**YOUR GOAL**
From the data below, return each line in which the string "Республика" is found.

────────

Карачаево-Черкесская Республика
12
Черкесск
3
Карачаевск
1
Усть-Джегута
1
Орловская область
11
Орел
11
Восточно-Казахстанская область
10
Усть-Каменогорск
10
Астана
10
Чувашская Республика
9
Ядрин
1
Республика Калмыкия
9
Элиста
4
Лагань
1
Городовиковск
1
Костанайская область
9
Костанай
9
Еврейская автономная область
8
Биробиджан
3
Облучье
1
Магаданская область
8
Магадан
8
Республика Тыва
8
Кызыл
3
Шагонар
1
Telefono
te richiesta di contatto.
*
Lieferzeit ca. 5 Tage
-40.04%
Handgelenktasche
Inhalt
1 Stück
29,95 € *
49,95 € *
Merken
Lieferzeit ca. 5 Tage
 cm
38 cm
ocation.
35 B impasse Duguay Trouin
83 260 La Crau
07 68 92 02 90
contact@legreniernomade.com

────────

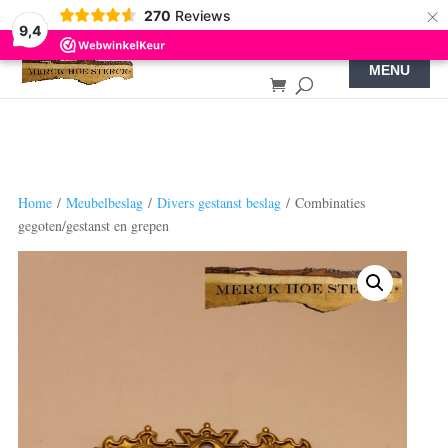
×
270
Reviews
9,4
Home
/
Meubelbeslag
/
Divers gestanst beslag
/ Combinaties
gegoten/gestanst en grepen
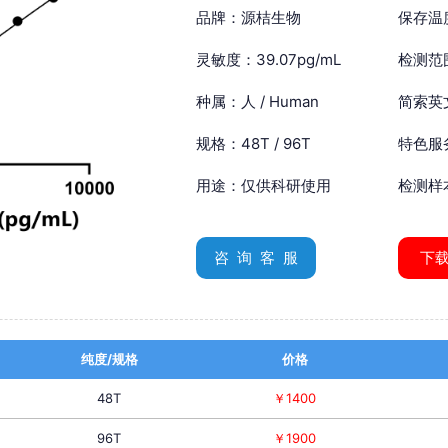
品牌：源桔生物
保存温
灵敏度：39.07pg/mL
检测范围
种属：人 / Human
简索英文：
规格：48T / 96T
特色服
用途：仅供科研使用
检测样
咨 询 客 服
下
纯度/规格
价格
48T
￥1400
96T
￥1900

────────

**THE COMPLETED TASK**
Карачаево-Черкесская Республика
Чувашская Республика
Республика Калмыкия
Республика Тыва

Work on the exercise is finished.